§ PROBLEM STATEMENT: Go through the records below and return each line that has "пружин" in it.

§ MATERIAL FOR THIS EXERCISE:

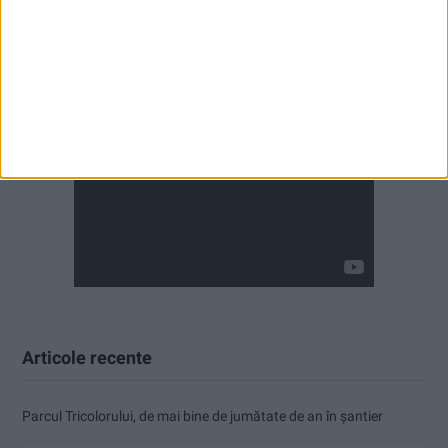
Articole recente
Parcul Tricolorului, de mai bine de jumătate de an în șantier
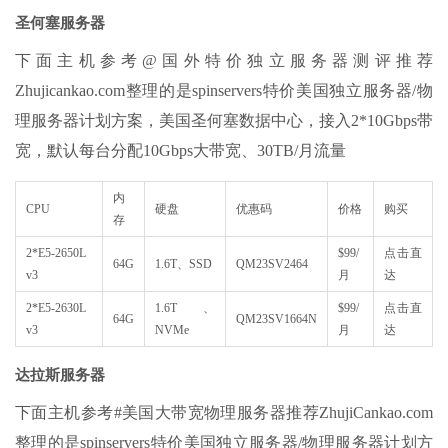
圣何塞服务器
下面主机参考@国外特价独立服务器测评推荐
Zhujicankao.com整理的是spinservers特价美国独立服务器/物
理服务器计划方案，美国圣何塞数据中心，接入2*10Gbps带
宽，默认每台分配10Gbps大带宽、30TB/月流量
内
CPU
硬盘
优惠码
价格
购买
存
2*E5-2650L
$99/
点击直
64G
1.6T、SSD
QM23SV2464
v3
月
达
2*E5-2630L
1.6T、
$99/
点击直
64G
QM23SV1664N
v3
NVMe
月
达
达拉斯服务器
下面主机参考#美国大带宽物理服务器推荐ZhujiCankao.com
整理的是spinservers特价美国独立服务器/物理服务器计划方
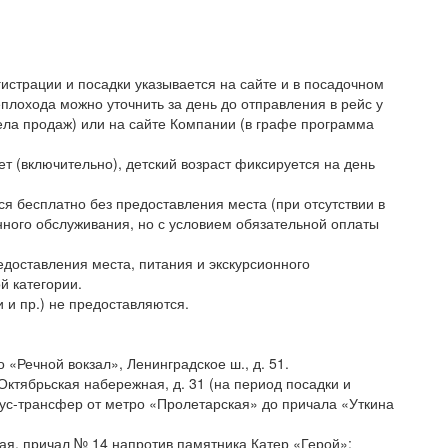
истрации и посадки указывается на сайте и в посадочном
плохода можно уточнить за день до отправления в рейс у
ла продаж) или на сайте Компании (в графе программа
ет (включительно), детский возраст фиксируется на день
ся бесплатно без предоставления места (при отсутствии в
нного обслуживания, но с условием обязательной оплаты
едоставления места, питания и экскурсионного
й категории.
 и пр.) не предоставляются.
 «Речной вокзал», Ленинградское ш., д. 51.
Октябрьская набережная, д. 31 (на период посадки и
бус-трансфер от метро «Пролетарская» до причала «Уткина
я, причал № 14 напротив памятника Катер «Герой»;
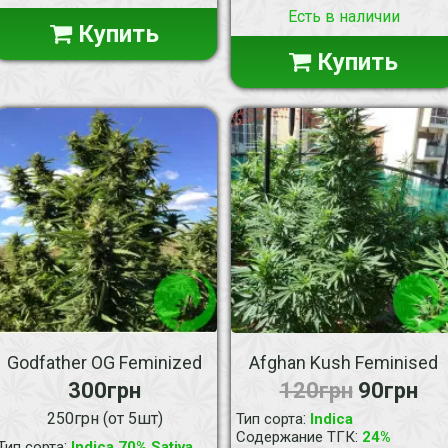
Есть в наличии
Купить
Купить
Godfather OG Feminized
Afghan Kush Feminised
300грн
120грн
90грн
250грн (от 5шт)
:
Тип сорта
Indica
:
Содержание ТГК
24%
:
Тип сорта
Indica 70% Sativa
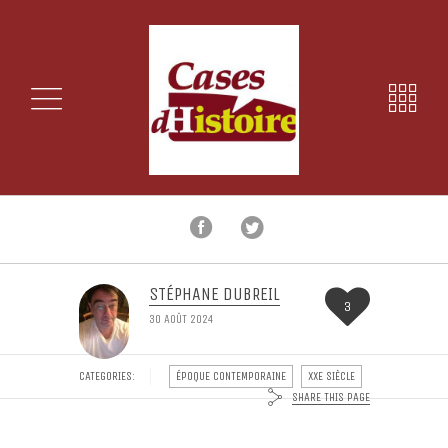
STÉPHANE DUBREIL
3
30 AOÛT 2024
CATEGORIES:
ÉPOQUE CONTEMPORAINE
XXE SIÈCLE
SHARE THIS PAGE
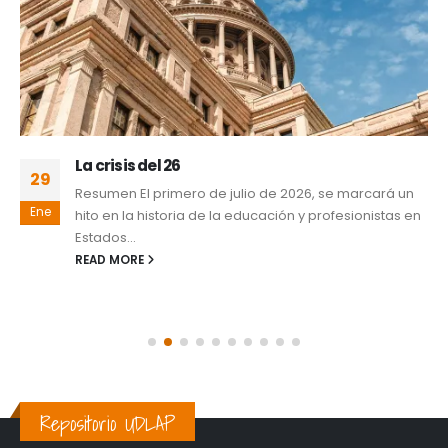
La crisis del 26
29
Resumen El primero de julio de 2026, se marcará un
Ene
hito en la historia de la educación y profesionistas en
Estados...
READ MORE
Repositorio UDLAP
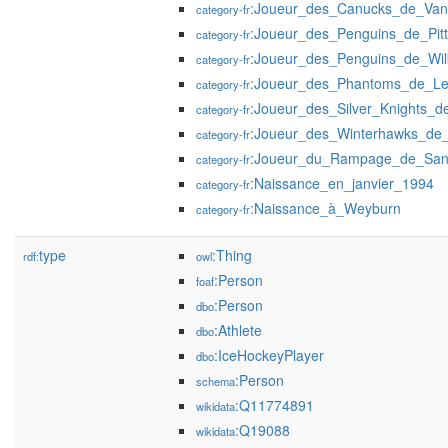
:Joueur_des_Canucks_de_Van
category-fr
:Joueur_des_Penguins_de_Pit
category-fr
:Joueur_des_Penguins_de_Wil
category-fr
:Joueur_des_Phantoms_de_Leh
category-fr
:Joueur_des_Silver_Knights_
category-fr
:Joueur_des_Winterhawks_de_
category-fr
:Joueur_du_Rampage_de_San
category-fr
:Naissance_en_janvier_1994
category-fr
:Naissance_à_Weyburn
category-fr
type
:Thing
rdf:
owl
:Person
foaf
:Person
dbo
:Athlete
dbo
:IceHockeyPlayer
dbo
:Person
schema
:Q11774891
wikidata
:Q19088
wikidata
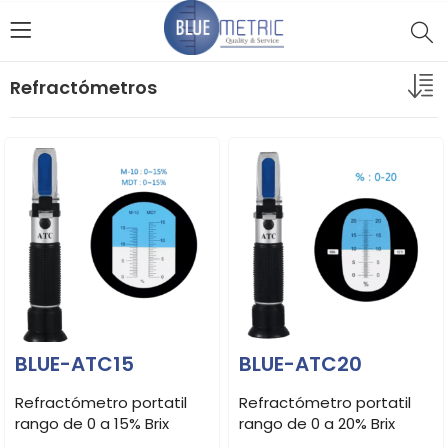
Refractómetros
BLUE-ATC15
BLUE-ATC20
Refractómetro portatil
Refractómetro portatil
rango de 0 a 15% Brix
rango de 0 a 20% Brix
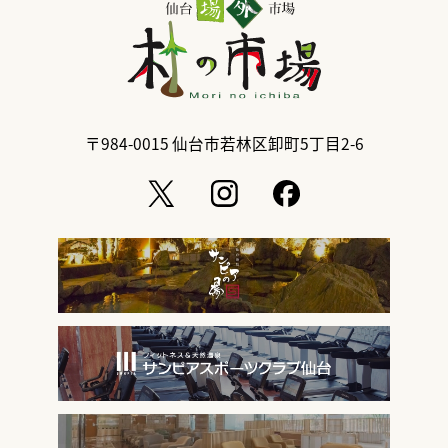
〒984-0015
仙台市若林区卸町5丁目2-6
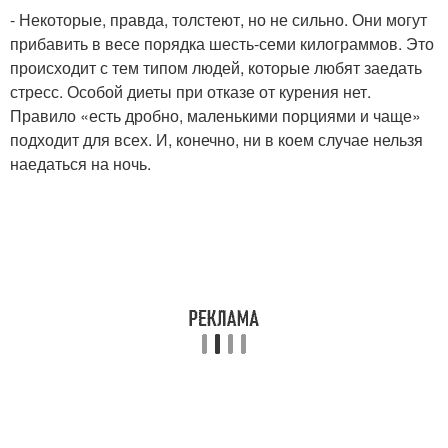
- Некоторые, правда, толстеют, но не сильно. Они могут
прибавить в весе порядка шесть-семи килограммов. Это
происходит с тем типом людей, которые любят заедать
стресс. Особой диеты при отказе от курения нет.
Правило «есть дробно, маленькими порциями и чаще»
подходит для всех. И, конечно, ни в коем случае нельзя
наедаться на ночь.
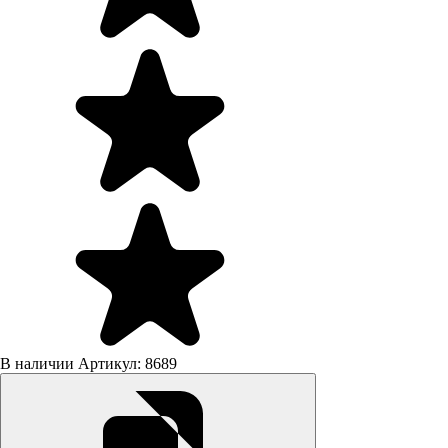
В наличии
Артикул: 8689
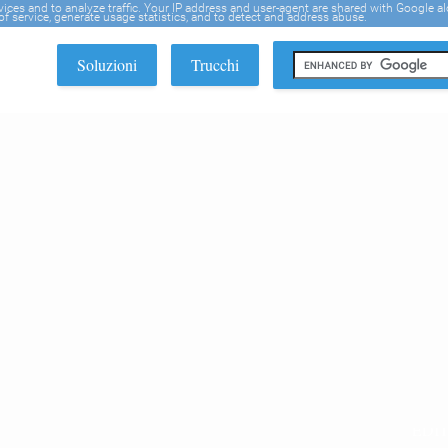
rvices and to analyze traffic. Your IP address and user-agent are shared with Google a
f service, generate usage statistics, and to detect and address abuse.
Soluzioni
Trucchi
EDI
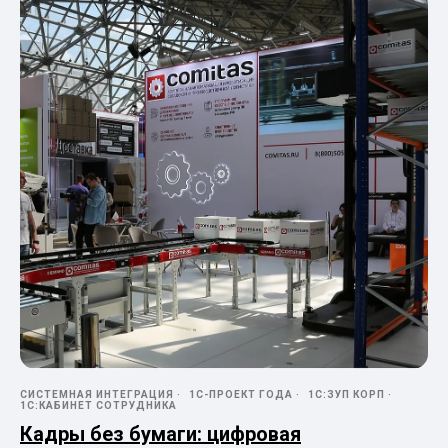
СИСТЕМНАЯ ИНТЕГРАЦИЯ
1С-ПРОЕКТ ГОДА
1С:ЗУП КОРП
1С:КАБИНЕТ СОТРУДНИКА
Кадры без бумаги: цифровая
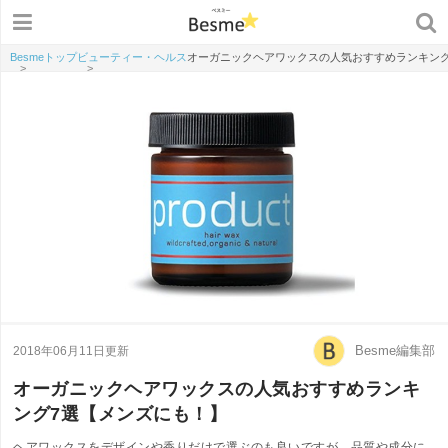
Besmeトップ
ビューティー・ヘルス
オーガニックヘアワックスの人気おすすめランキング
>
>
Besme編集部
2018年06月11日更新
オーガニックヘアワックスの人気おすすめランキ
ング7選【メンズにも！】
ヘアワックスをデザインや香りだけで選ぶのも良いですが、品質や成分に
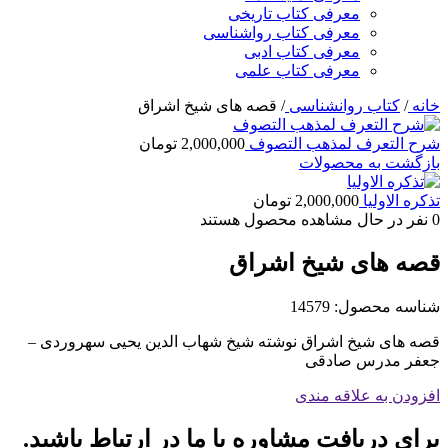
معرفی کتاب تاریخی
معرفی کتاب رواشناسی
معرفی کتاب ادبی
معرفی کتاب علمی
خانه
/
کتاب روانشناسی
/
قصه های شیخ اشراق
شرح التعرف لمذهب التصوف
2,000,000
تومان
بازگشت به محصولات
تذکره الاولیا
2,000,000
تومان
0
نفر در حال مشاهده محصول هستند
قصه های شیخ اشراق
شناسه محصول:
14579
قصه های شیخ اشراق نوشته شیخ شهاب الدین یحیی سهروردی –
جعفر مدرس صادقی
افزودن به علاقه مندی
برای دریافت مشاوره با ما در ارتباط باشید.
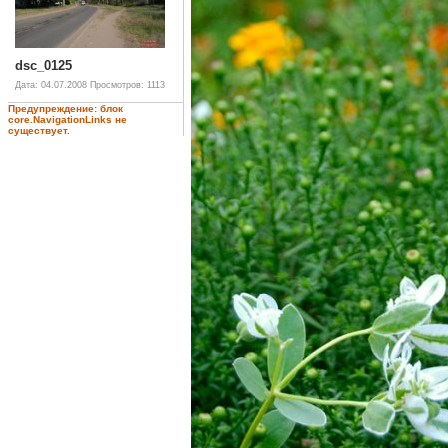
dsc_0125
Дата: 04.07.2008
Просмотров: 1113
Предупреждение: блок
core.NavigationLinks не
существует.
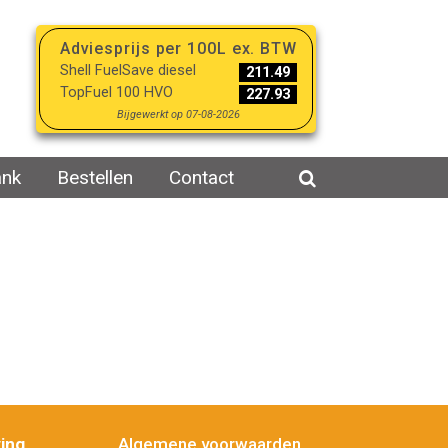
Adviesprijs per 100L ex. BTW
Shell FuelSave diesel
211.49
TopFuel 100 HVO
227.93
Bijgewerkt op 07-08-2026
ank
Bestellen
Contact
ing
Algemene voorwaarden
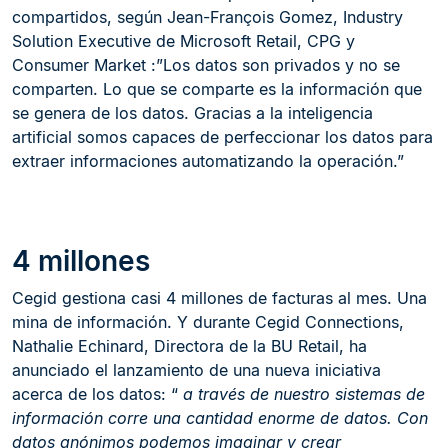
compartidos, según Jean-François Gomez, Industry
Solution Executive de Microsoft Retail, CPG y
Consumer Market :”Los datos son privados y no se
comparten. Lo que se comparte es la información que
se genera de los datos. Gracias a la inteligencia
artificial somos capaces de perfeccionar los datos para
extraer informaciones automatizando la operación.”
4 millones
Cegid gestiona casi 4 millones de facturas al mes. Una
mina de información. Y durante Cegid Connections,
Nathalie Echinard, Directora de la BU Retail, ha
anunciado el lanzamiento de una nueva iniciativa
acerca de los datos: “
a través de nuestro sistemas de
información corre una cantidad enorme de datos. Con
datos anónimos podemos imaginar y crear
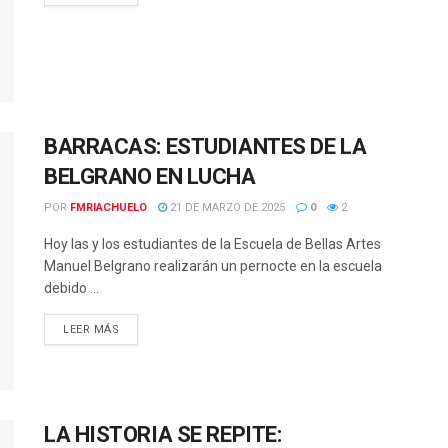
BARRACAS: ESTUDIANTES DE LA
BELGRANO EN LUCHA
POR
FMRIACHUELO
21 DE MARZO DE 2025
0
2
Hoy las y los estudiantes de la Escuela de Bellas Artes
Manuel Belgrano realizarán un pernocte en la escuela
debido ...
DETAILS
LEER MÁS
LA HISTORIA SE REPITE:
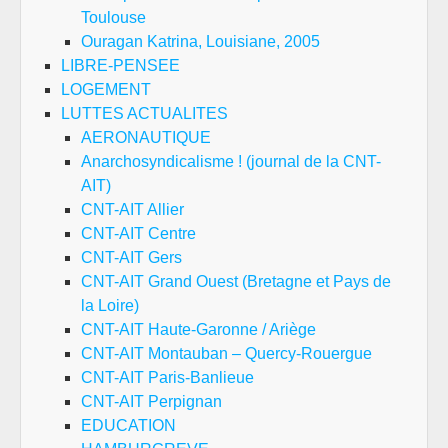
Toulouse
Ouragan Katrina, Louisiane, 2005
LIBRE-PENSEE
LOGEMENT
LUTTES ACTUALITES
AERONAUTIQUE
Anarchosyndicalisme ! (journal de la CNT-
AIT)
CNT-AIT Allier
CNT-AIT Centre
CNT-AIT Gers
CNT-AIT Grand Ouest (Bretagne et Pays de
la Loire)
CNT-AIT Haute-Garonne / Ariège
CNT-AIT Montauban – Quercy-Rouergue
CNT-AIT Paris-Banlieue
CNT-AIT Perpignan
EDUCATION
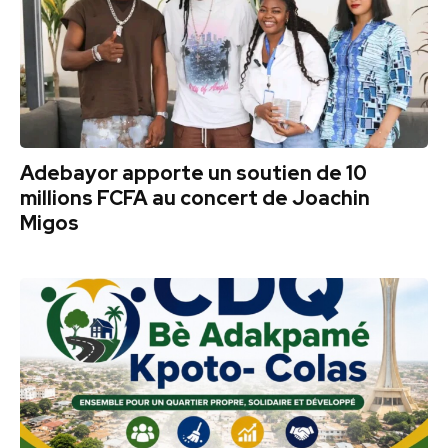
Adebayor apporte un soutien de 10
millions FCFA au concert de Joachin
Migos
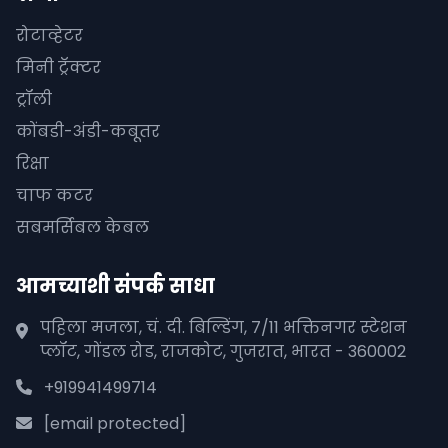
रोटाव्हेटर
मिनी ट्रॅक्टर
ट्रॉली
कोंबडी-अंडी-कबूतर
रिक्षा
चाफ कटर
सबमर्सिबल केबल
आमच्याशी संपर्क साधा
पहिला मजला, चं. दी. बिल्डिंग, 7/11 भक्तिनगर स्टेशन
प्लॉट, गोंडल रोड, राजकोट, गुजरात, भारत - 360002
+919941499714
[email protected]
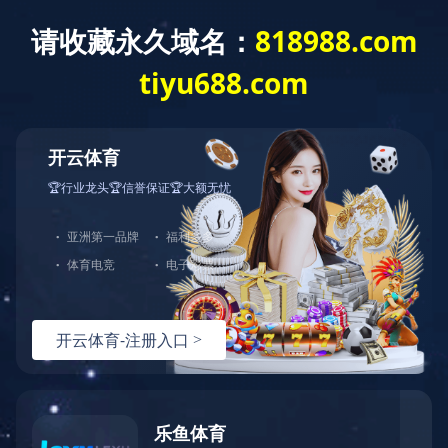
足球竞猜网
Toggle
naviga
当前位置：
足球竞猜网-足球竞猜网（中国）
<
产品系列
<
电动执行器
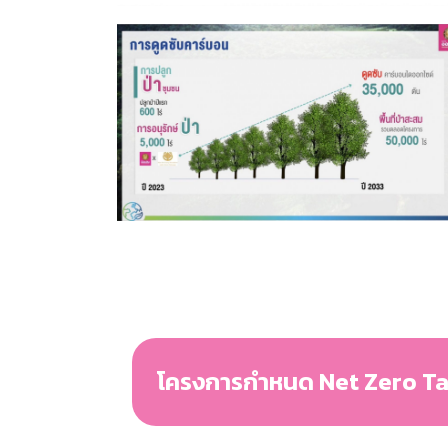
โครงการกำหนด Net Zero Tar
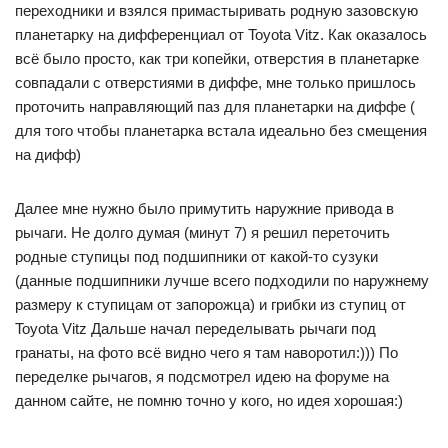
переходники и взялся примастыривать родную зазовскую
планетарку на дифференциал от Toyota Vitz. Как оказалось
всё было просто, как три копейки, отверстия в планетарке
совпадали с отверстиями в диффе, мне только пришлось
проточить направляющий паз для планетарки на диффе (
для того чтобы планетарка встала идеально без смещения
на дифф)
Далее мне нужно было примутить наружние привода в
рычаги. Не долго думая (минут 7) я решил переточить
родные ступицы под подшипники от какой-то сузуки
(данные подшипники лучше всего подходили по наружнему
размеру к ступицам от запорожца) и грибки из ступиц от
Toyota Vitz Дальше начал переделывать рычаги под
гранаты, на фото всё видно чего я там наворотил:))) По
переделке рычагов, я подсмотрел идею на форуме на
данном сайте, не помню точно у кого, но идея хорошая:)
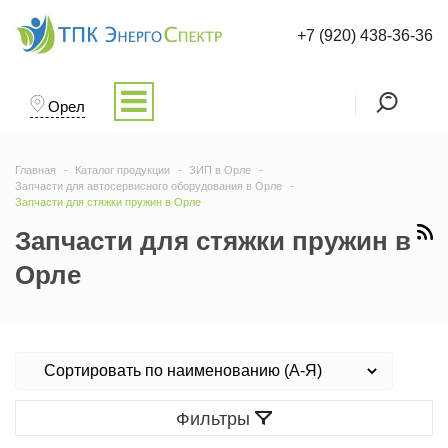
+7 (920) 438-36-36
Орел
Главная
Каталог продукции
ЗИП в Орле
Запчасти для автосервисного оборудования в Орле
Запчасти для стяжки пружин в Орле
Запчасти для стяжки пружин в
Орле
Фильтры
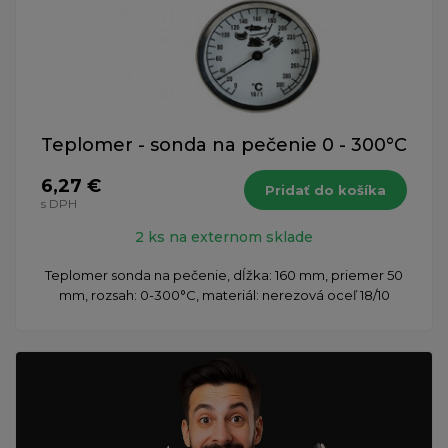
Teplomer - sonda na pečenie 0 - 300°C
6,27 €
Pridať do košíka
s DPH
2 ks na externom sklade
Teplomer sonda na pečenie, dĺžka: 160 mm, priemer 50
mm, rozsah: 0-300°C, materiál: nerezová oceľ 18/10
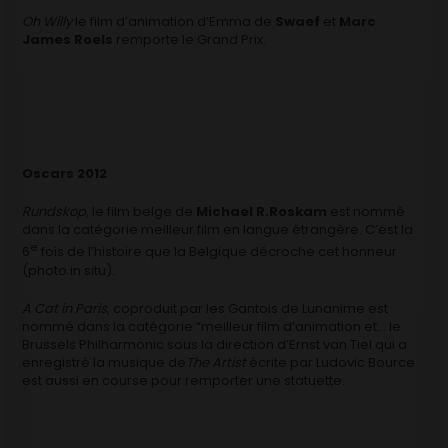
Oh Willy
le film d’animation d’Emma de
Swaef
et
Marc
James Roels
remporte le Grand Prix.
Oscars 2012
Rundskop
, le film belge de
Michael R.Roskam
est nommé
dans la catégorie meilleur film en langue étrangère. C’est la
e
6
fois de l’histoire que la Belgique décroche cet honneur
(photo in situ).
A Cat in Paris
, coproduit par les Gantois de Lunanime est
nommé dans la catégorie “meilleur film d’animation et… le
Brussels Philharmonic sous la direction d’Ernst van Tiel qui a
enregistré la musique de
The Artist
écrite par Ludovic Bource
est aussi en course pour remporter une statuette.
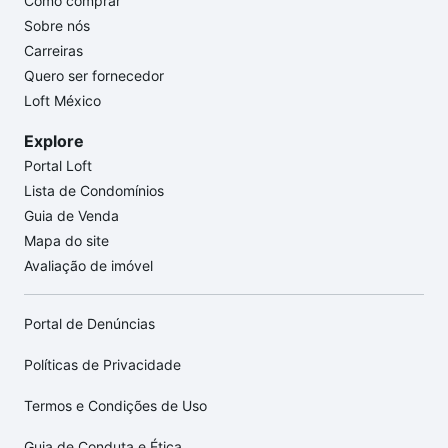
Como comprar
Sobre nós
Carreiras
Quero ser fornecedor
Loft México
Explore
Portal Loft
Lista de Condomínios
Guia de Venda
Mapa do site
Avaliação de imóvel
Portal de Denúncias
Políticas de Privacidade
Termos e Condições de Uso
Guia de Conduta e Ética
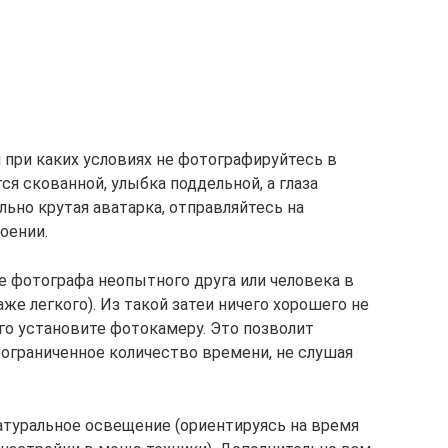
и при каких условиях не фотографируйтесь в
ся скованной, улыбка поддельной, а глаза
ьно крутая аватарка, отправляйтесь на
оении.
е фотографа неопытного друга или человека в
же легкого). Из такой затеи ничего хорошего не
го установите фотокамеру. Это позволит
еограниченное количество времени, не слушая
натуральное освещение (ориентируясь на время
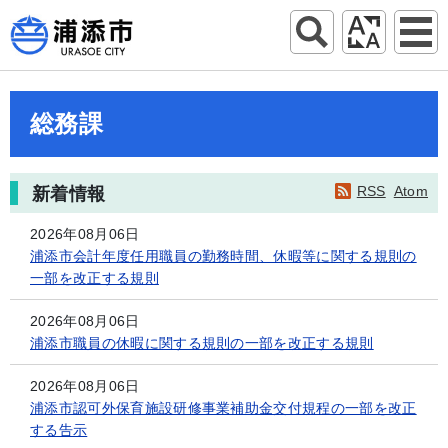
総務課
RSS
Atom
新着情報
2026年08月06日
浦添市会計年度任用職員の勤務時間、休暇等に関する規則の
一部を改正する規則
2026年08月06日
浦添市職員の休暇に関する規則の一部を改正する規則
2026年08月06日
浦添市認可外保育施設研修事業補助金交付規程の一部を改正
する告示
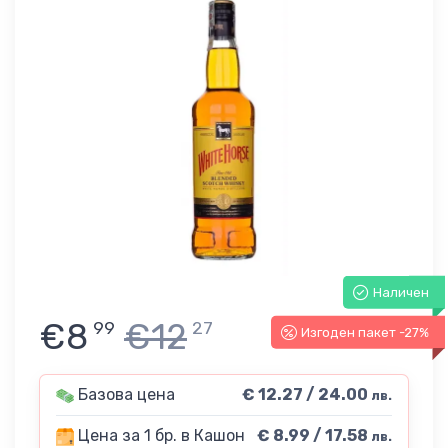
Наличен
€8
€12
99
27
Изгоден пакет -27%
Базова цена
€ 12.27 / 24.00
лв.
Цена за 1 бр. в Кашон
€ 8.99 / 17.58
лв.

§ WRITTEN ANSWER:
Запчасти для стяжки пружин в Орле
Запчасти для стяжки пружин в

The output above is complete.